* [PROBLEM TO SOLVE] Which lines below mention "target"? Pick each one out.

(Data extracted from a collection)

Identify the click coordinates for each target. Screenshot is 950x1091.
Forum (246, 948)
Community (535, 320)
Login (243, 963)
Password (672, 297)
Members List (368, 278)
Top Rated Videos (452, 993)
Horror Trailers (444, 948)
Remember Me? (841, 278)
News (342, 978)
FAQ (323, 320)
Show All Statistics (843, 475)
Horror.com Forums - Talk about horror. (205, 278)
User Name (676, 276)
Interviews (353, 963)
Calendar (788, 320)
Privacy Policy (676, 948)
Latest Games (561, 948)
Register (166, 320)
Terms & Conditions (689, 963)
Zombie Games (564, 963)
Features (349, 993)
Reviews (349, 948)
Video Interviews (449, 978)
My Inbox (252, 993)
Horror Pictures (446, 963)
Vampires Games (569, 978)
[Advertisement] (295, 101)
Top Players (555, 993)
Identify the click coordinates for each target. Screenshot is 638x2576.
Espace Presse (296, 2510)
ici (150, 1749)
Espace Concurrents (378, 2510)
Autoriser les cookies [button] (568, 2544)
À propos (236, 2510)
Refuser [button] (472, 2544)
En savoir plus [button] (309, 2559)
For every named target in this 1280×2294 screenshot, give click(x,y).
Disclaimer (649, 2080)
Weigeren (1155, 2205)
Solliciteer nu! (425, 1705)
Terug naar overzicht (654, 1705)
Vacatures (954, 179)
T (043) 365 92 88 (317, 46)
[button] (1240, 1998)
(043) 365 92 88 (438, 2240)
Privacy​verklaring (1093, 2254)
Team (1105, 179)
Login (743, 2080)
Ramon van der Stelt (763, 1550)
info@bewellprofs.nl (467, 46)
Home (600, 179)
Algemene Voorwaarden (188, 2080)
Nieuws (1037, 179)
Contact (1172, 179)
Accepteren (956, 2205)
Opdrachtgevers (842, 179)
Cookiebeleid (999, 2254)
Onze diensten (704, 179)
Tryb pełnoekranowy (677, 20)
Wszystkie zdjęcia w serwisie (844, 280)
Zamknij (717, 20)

* [EXPECTED ANSWER]
Identify the click coordinates for each target. Screenshot is 950x1091.
Identify the click coordinates for each target. Screenshot is 638x2576.
For every named target in this 1280×2294 screenshot, give click(x,y).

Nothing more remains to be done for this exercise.